Linux SO File Injection

Asif Bahrainwala

4.94/5 (15 votes)

4 Jun 2016CPOL4 min read

34K

410

Inject a library file in a running process

Download SOFileInjection.zip - 7 KB

Introduction

This article hopes to introduce live patching a process in Linux. Readers will be able to inject an SO file into a remote process running on Linux (x86-64bit process, tested on Ubuntu 16.04, 4.4.0-22-generic), provided they have the required access rights. We will revisit debugging on Linux platform and step around Linux's version of ASLR (https://en.wikipedia.org/wiki/Address_space_layout_randomization).

This is best required when you don't have the source code but want the process to forcefully load your SO file, in the constructor of a global object in the SO file, you could perform all sorts of operations including API hooking.

Background

I would recommed users to refer to my previous article: http://www.codeproject.com/Articles/1073879/Write-Your-Own-Linux-Debugger. For Windows developers, we can use the API CreateRemoteThread as mentioned in http://www.codeproject.com/Articles/535677/Memory-Analyzer-x-bit-a-Free-Detour.

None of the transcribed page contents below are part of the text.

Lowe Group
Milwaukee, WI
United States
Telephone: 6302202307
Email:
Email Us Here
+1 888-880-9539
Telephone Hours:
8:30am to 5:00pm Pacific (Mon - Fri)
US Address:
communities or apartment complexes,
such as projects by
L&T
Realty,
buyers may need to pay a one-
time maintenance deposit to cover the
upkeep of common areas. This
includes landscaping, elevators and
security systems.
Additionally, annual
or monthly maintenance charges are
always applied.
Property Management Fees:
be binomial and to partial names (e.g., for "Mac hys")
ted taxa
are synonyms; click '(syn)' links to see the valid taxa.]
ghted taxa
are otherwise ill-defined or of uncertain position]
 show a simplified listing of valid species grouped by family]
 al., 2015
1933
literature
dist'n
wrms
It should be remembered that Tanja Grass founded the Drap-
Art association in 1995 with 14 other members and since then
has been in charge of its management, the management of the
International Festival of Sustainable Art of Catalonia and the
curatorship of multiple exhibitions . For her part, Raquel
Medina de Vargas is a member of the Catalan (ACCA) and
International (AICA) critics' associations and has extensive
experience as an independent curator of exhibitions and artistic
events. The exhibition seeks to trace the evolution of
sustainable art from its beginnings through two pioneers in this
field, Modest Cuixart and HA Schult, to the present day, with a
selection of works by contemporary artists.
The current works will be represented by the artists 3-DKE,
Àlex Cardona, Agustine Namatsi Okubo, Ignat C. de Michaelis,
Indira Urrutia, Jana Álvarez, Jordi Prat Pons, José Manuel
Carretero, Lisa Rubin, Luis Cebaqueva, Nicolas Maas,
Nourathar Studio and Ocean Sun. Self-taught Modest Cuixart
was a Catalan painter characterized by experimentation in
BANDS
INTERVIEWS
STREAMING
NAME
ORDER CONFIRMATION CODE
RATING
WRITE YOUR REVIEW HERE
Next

Unfortunately for Linux developers, we don't have any direct way to do this, which is where this article comes in :-). Since we are actually writing a debugger of sorts (using ptrace), you could also achieve this using gdb.

Users will require Qtcreator: sudo apt-get install -y qtcreator qt5-default

Using the Code

As with all my previous articles, the code must be refered to at all times.

We start by spawing the target process that needs to be injected by the SO file (as in the attached sample). We can also work with providing the PID. Fork always does the trick.

C++

switch(rpid = fork())  //spqwn a process
{
case 0://child process
{
    int y=execlp("../build-QTUI_App-Desktop-Debug/QTUI_App",0);
    //int y=execlp("../build-Test-Desktop-Debug/Test",0);
    break;
}
case -1:
    printf("error spawning process\n");exit(-1);
    break;
    //parent continues execution
}

The next step is to attach your process to this target process, your process is responsible for manipulating this target process to load the required SO file.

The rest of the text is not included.